Stored data:
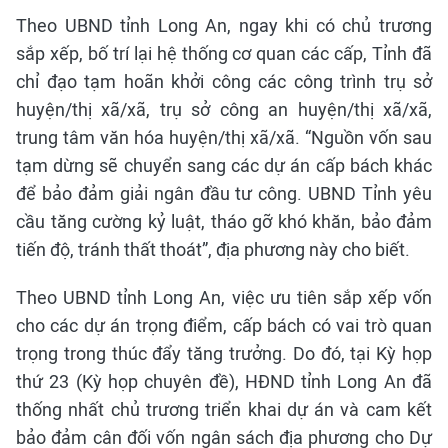
Theo UBND tỉnh Long An, ngay khi có chủ trương
sắp xếp, bố trí lại hệ thống cơ quan các cấp, Tỉnh đã
chỉ đạo tạm hoãn khởi công các công trình trụ sở
huyện/thị xã/xã, trụ sở công an huyện/thị xã/xã,
trung tâm văn hóa huyện/thị xã/xã. “Nguồn vốn sau
tạm dừng sẽ chuyển sang các dự án cấp bách khác
để bảo đảm giải ngân đầu tư công. UBND Tỉnh yêu
cầu tăng cường kỷ luật, tháo gỡ khó khăn, bảo đảm
tiến độ, tránh thất thoát”, địa phương này cho biết.
Theo UBND tỉnh Long An, việc ưu tiên sắp xếp vốn
cho các dự án trọng điểm, cấp bách có vai trò quan
trọng trong thúc đẩy tăng trưởng. Do đó, tại Kỳ họp
thứ 23 (Kỳ họp chuyên đề), HĐND tỉnh Long An đã
thống nhất chủ trương triển khai dự án và cam kết
bảo đảm cân đối vốn ngân sách địa phương cho Dự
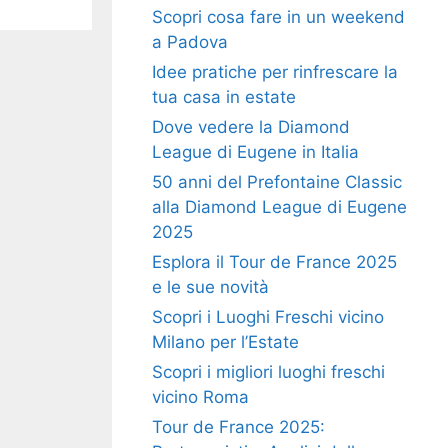
Scopri cosa fare in un weekend
a Padova
Idee pratiche per rinfrescare la
tua casa in estate
Dove vedere la Diamond
League di Eugene in Italia
50 anni del Prefontaine Classic
alla Diamond League di Eugene
2025
Esplora il Tour de France 2025
e le sue novità
Scopri i Luoghi Freschi vicino
Milano per l’Estate
Scopri i migliori luoghi freschi
vicino Roma
Tour de France 2025:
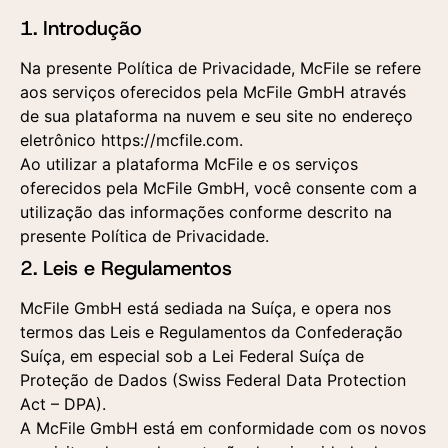
1. Introdução
Na presente Política de Privacidade, McFile se refere
aos serviços oferecidos pela McFile GmbH através
de sua plataforma na nuvem e seu site no endereço
eletrônico https://mcfile.com.
Ao utilizar a plataforma McFile e os serviços
oferecidos pela McFile GmbH, você consente com a
utilização das informações conforme descrito na
presente Política de Privacidade.
2. Leis e Regulamentos
McFile GmbH está sediada na Suíça, e opera nos
termos das Leis e Regulamentos da Confederação
Suíça, em especial sob a Lei Federal Suíça de
Proteção de Dados (Swiss Federal Data Protection
Act – DPA).
A McFile GmbH está em conformidade com os novos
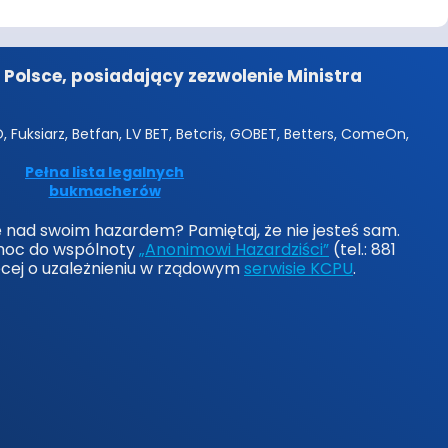
Polsce, posiadający zezwolenie Ministra
 Fuksiarz, Betfan, LV BET, Betcris, GOBET, Betters, ComeOn,
Pełna lista legalnych
bukmacherów
lę nad swoim hazardem? Pamiętaj, że nie jesteś sam.
moc do wspólnoty
„Anonimowi Hazardziści”
(tel.: 881
ęcej o uzależnieniu w rządowym
serwisie KCPU
.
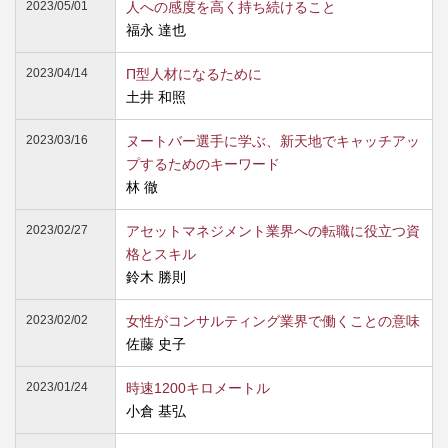
2023/05/01
人への感度を高く持ち続けること
福永 達也
2023/04/14
Π型人材になるために
土井 和照
2023/03/16
ヌートバー選手に学ぶ、新天地でキャッチアッ
プするためのキーワード
林 徹
2023/02/27
アセットマネジメント業界への転職に役立つ資
格とスキル
鈴木 勝則
2023/02/02
女性がコンサルティング業界で働くことの意味
佐藤 史子
2023/01/24
時速1200キロメートル
小倉 基弘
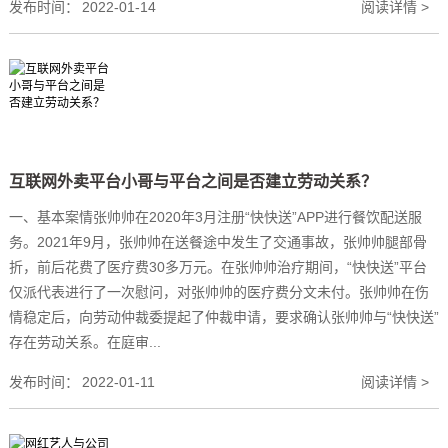
发布时间：
2022-01-14
阅读详情 >
互联网外卖平台小哥与平台之间是否建立劳动关系？
一、基本案情张帅帅在2020年3月注册“快快送”APP进行餐饮配送服
务。2021年9月，张帅帅在送餐途中发生了交通事故，张帅帅腿部骨
折，前后花费了医疗费30多万元。在张帅帅治疗期间，“快快送”平台
仅派代表进行了一次慰问，对张帅帅的医疗费分文未付。张帅帅在伤
情稳定后，向劳动仲裁委提起了仲裁申请，要求确认张帅帅与“快快送”
存在劳动关系。在庭审...
发布时间：
2022-01-11
阅读详情 >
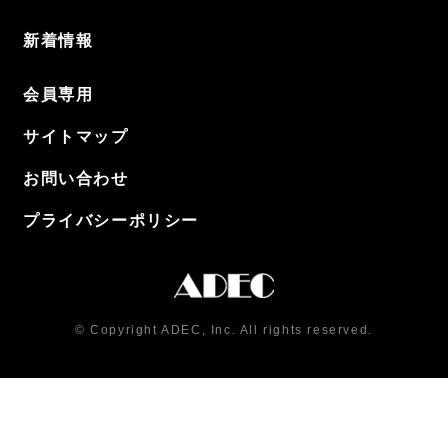
新着情報
会員専用
サイトマップ
お問い合わせ
プライバシーポリシー
© Copyright ADEC, Inc. All rights reserved.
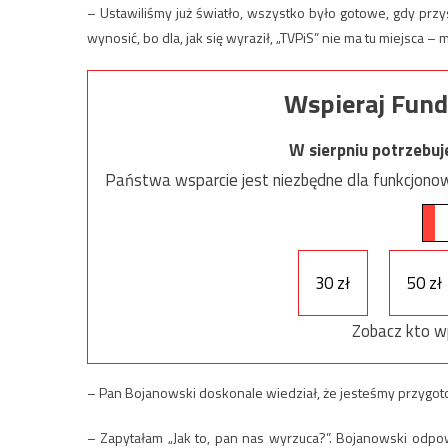
– Ustawiliśmy już światło, wszystko było gotowe, gdy prz
wynosić, bo dla, jak się wyraził, „TVPiS” nie ma tu miejsca
Wspieraj Fund
W sierpniu potrzebu
Państwa wsparcie jest niezbędne dla funkcjonow
30 zł
50 zł
Zobacz kto w
– Pan Bojanowski doskonale wiedział, że jesteśmy przyg
– Zapytałam „Jak to, pan nas wyrzuca?”. Bojanowski odpow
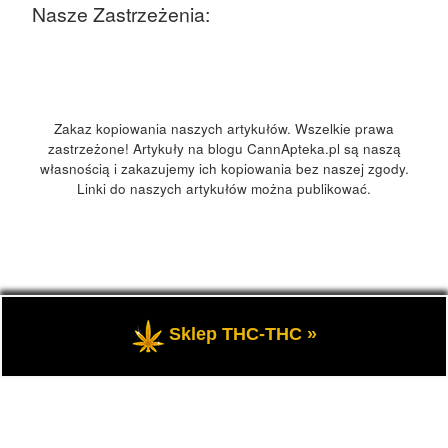
Nasze Zastrzeżenia:
Zakaz kopiowania naszych artykułów. Wszelkie prawa
zastrzeżone! Artykuły na blogu CannApteka.pl są naszą
własnością i zakazujemy ich kopiowania bez naszej zgody.
Linki do naszych artykułów można publikować.
© 2026
CannApteka.pl
– Wszelkie prawa zastrzeżone
-
Sklep THC-THC »
Medyczna marihuana, olej CBD, THC, informacje.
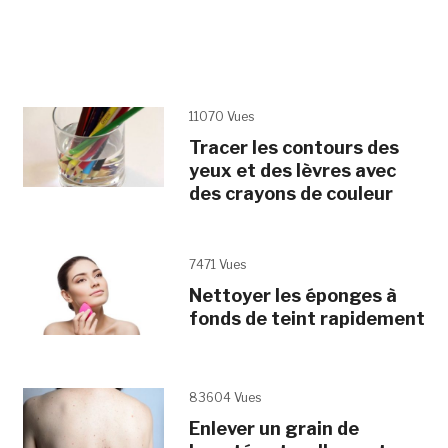
11070 Vues
Tracer les contours des
yeux et des lèvres avec
des crayons de couleur
7471 Vues
Nettoyer les éponges à
fonds de teint rapidement
83604 Vues
Enlever un grain de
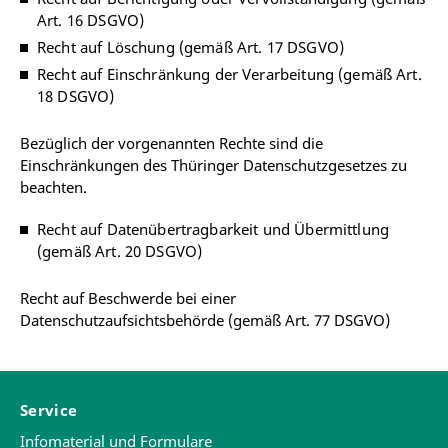
Art. 16 DSGVO)
Recht auf Löschung (gemäß Art. 17 DSGVO)
Recht auf Einschränkung der Verarbeitung (gemäß Art.
18 DSGVO)
Bezüglich der vorgenannten Rechte sind die
Einschränkungen des Thüringer Datenschutzgesetzes zu
beachten.
Recht auf Datenübertragbarkeit und Übermittlung
(gemäß Art. 20 DSGVO)
Recht auf Beschwerde bei einer
Datenschutzaufsichtsbehörde (gemäß Art. 77 DSGVO)
Service
Infomaterial und Formulare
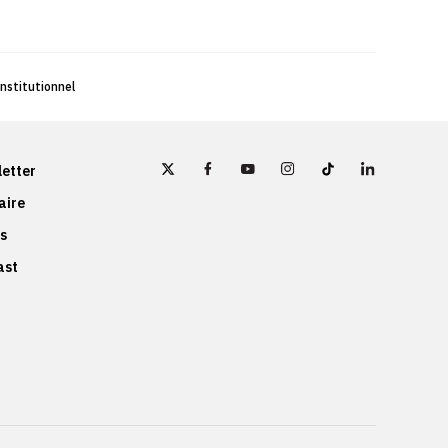
onstitutionnel
etter
aire
s
ast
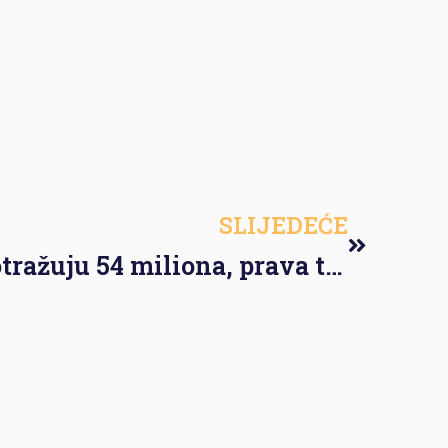
SLIJEDEĆE
Radnici Krivaje potražuju 54 miliona, prava tražili na protestu pred zgradom VladeFBiH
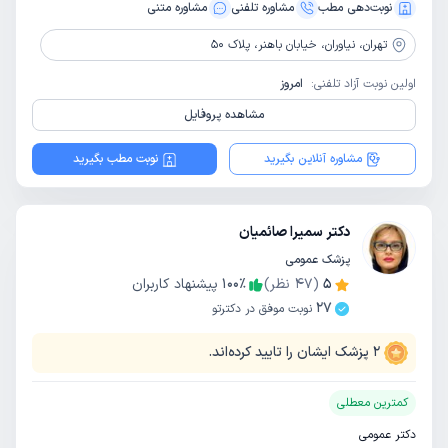
نوبت‌دهی مطب
مشاوره‌ تلفنی
مشاوره‌ متنی
تهران،
نیاوران، خیابان باهنر، پلاک 50
اولین نوبت آزاد تلفنی:
امروز
مشاهده پروفایل
مشاوره آنلاین بگیرید
نوبت مطب بگیرید
دکتر سمیرا صائمیان
پزشک عمومی
5
(
47
نظر)
٪
100
پیشنهاد کاربران
27
نوبت موفق در دکترتو
2
پزشک ایشان را تایید کرده‌اند.
کمترین معطلی
دکتر عمومی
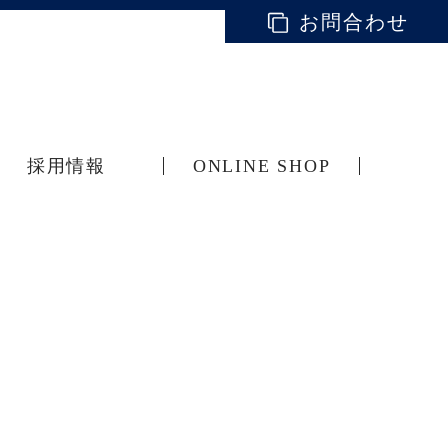
お問合わせ
採用情報
ONLINE SHOP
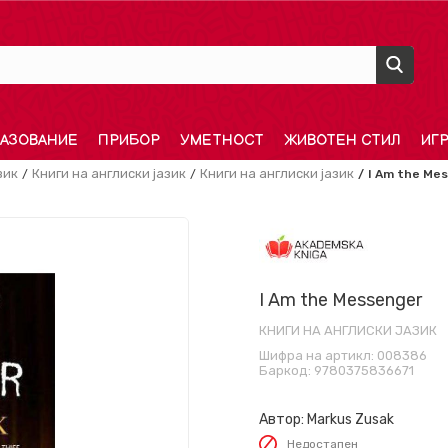
АЗОВАНИЕ
ПРИБОР
УМЕТНОСТ
ЖИВОТЕН СТИЛ
ИГ
зик
Книги на англиски јазик
Книги на англиски јазик
I Am the Me
I Am the Messenger
КНИГИ НА АНГЛИСКИ ЈАЗИК
Шифра на артикл:
008386
Баркод:
9780375836671
Автор:
Markus Zusak
Недостапен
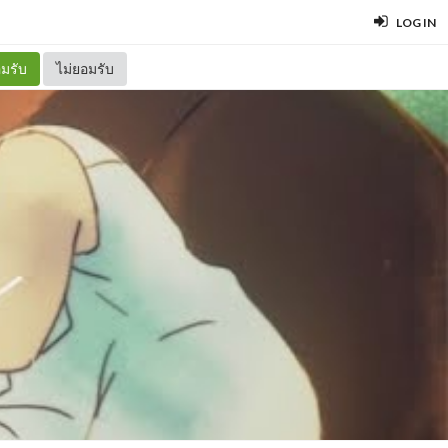
LOG IN
มรับ
ไม่ยอมรับ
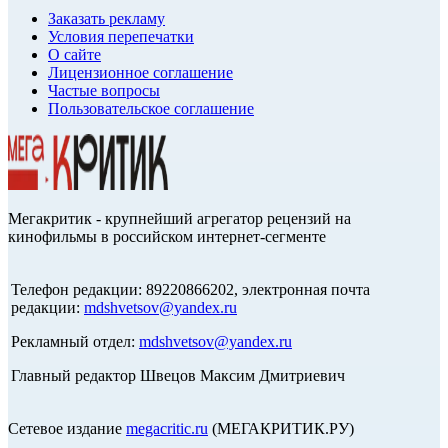
Заказать рекламу
Условия перепечатки
О сайте
Лицензионное соглашение
Частые вопросы
Пользовательское соглашение
Мегакритик - крупнейший агрегатор рецензий на
кинофильмы в российском интернет-сегменте
Телефон редакции: 89220866202, электронная почта
редакции:
mdshvetsov@yandex.ru
Рекламный отдел:
mdshvetsov@yandex.ru
Главный редактор Швецов Максим Дмитриевич
Сетевое издание
megacritic.ru
(МЕГАКРИТИК.РУ)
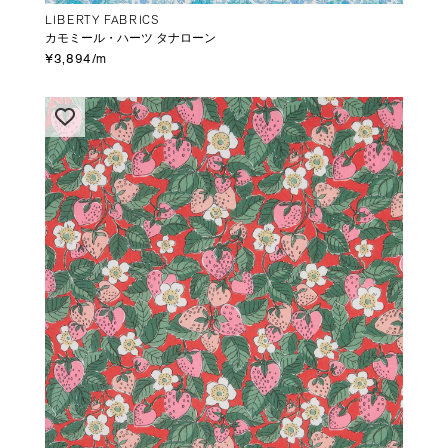
LIBERTY FABRICS
カモミール・ハーツ タナローン
¥3,894/m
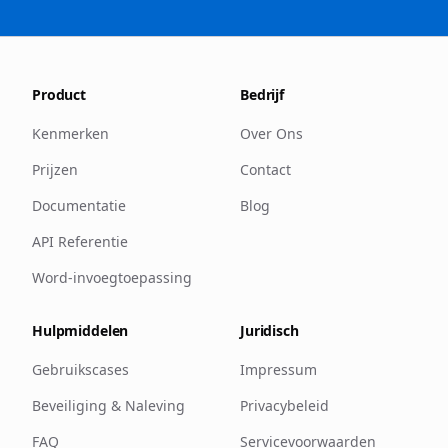
Product
Bedrijf
Kenmerken
Over Ons
Prijzen
Contact
Documentatie
Blog
API Referentie
Word-invoegtoepassing
Hulpmiddelen
Juridisch
Gebruikscases
Impressum
Beveiliging & Naleving
Privacybeleid
FAQ
Servicevoorwaarden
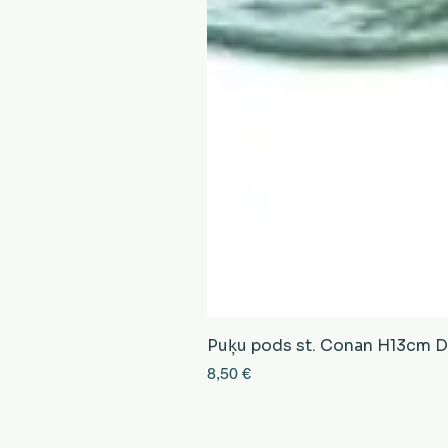
Puķu pods st. Conan H13cm D13
Cena
8,50 €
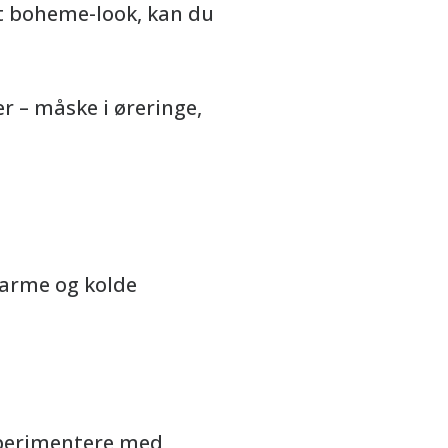
et boheme-look, kan du
r – måske i øreringe,
varme og kolde
ksperimentere med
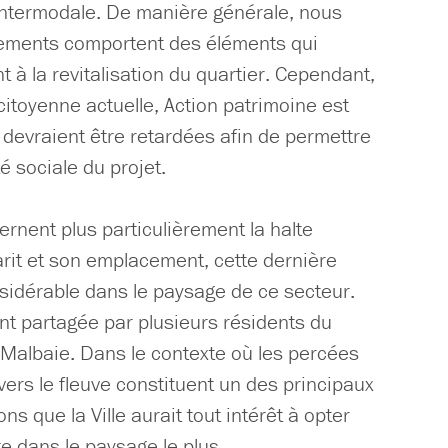
 intermodale. De manière générale, nous
ments comportent des éléments qui
 à la revitalisation du quartier. Cependant,
citoyenne actuelle, Action patrimoine est
devraient être retardées afin de permettre
é sociale du projet.
nent plus particulièrement la halte
rit et son emplacement, cette dernière
sidérable dans le paysage de ce secteur.
nt partagée par plusieurs résidents du
 Malbaie. Dans le contexte où les percées
vers le fleuve constituent un des principaux
ons que la Ville aurait tout intérêt à opter
re dans le paysage le plus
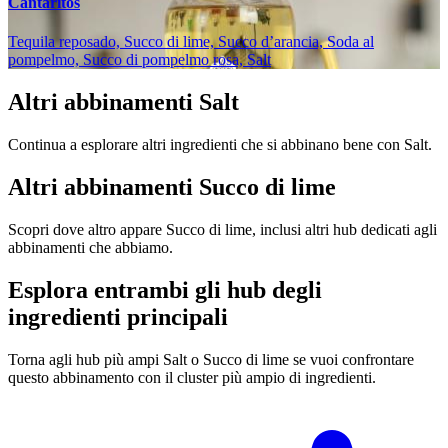
Cantaritos
Tequila reposado, Succo di lime, Succo d’arancia, Soda al
pompelmo, Succo di pompelmo rosa, Salt
Altri abbinamenti Salt
Continua a esplorare altri ingredienti che si abbinano bene con Salt.
Altri abbinamenti Succo di lime
Scopri dove altro appare Succo di lime, inclusi altri hub dedicati agli
abbinamenti che abbiamo.
Esplora entrambi gli hub degli
ingredienti principali
Torna agli hub più ampi Salt o Succo di lime se vuoi confrontare
questo abbinamento con il cluster più ampio di ingredienti.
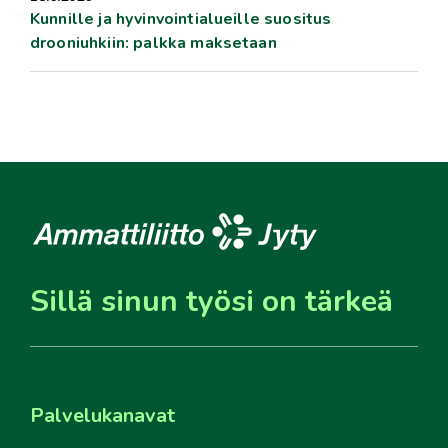
Kunnille ja hyvinvointialueille suositus
drooniuhkiin: palkka maksetaan
Sillä sinun työsi on tärkeä
Palvelukanavat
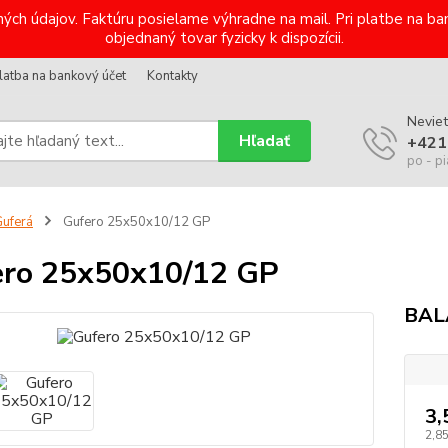
ých údajov. Faktúru posielame výhradne na mail. Pri platbe na 
objednaný tovar fyzicky k dispozícii.
latba na bankový účet
Kontakty
Neviet
Hľadať
+421
po - pi
uferá
Gufero 25x50x10/12 GP
ro 25x50x10/12 GP
BAL
3,
2,8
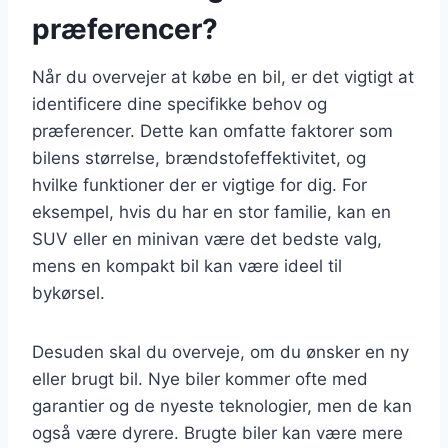
præferencer?
Når du overvejer at købe en bil, er det vigtigt at
identificere dine specifikke behov og
præferencer. Dette kan omfatte faktorer som
bilens størrelse, brændstofeffektivitet, og
hvilke funktioner der er vigtige for dig. For
eksempel, hvis du har en stor familie, kan en
SUV eller en minivan være det bedste valg,
mens en kompakt bil kan være ideel til
bykørsel.
Desuden skal du overveje, om du ønsker en ny
eller brugt bil. Nye biler kommer ofte med
garantier og de nyeste teknologier, men de kan
også være dyrere. Brugte biler kan være mere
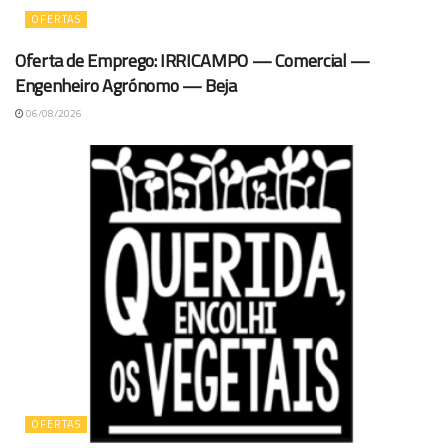
OFERTAS
Oferta de Emprego: IRRICAMPO — Comercial —
Engenheiro Agrónomo — Beja
06/08/2026
OFERTAS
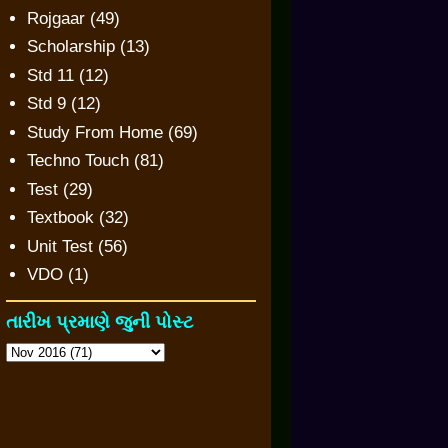
Rojgaar
(49)
Scholarship
(13)
Std 11
(12)
Std 9
(12)
Study From Home
(69)
Techno Touch
(81)
Test
(29)
Textbook
(32)
Unit Test
(56)
VDO
(1)
તારીખ પ્રમાણે જુની પોસ્ટ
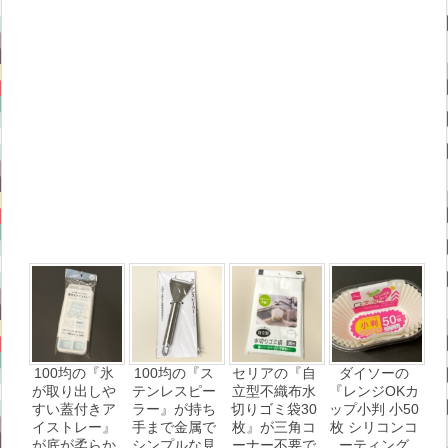
100均の『氷
100均の『ス
セリアの『自
ダイソーの
が取り出しや
テンレスピー
立型不織布水
『レンジOKカ
すい蓋付きア
ラー』が持ち
切りゴミ袋30
ップ小判 小50
イストレー』
手まで金属で
枚』が三角コ
枚 シリコンコ
が底が柔らか
シンプルな見
ーナー不要で
ーティング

» Task to carry out: Because only one stretch of the records is wanted, please output the lines from the one holding "ЖИВОТЕН СТИЛ" through the one holding "Частые вопросы" exactly, both included, and leave every picture out.

» Response for this exercise:
ЖИВОТЕН СТИЛ
ИГ
зик
Книги на англиски јазик
Книги на англиски јазик
I Am the Me
I Am the Messenger
КНИГИ НА АНГЛИСКИ ЈАЗИК
Шифра на артикл:
008386
Баркод:
9780375836671
Автор:
Markus Zusak
Недостапен
LOG IN
มรับ
ไม่ยอมรับ
Заказать рекламу
Условия перепечатки
О сайте
Лицензионное соглашение
Частые вопросы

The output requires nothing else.